START Data to use

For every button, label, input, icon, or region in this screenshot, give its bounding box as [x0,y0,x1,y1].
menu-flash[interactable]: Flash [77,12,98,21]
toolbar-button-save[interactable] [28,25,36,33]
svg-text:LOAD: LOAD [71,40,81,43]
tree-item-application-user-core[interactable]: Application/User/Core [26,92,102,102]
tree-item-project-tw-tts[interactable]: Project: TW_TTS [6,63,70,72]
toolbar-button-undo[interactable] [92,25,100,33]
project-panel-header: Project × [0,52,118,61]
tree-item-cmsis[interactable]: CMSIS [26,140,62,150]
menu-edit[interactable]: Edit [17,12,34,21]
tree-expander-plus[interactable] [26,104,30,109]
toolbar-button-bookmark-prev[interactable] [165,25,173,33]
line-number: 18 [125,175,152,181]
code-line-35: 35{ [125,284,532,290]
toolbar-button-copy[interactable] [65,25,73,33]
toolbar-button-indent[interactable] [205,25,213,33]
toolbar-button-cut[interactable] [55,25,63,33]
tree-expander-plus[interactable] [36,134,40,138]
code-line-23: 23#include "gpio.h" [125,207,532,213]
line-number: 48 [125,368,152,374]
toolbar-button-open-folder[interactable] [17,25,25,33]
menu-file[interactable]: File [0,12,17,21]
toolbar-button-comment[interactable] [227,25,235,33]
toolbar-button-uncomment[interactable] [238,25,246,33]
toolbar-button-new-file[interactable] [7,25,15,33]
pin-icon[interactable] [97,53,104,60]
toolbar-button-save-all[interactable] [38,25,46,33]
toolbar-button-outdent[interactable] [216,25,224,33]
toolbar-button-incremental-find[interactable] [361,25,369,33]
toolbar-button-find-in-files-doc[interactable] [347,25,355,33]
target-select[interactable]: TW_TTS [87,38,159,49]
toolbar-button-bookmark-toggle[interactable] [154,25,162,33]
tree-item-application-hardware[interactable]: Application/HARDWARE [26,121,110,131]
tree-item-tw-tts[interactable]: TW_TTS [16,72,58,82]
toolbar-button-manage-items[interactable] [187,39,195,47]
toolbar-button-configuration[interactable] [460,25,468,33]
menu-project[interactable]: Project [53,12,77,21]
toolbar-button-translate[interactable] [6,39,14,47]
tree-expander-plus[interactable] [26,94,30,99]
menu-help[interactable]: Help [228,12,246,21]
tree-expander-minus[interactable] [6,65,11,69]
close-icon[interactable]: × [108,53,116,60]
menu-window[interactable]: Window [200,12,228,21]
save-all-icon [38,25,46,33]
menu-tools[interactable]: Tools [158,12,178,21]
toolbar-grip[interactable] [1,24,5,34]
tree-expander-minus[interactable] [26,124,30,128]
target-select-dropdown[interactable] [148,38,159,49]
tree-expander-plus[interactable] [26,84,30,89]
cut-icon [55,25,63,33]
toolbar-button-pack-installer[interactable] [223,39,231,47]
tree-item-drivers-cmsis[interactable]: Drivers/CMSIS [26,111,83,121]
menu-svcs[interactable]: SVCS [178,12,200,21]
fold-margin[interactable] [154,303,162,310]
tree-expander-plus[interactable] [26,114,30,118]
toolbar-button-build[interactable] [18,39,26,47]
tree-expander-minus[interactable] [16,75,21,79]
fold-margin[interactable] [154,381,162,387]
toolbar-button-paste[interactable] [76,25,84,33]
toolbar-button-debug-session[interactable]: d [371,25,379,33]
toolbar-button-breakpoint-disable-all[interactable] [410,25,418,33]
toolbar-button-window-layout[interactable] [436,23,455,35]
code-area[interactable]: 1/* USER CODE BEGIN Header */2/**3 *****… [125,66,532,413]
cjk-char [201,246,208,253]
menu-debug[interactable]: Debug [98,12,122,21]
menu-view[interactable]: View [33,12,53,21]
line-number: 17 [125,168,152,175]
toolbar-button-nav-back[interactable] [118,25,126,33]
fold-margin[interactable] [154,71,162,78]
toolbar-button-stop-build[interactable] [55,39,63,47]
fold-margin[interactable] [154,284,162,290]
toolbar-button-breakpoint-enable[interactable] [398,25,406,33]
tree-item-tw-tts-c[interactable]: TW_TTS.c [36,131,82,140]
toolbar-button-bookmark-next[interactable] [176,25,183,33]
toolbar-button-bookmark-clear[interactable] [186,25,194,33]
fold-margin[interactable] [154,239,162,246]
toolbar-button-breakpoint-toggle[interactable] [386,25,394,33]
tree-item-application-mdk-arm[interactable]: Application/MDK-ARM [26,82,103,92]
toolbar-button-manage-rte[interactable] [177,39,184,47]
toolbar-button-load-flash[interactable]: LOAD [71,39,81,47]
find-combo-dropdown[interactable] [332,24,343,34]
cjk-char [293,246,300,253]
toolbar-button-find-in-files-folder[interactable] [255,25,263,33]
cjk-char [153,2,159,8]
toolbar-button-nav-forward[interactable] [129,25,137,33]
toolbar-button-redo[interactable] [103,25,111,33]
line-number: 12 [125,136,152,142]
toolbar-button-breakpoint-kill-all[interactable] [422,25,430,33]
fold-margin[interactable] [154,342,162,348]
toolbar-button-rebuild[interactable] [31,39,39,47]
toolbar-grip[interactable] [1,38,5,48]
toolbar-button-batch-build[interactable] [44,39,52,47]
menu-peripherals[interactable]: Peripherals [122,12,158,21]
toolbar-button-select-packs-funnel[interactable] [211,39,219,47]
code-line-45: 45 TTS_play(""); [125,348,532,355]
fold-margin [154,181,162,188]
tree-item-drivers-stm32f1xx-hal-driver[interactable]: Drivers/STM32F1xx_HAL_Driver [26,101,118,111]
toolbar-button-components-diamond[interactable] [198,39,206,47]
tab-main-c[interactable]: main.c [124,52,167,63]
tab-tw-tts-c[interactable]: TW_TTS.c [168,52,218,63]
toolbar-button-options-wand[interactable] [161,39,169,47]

END Data to use

● **Problem details**: State how many lines in the preceding material contain the word "debug", and give nothing else.

● **Response for this exercise**: 2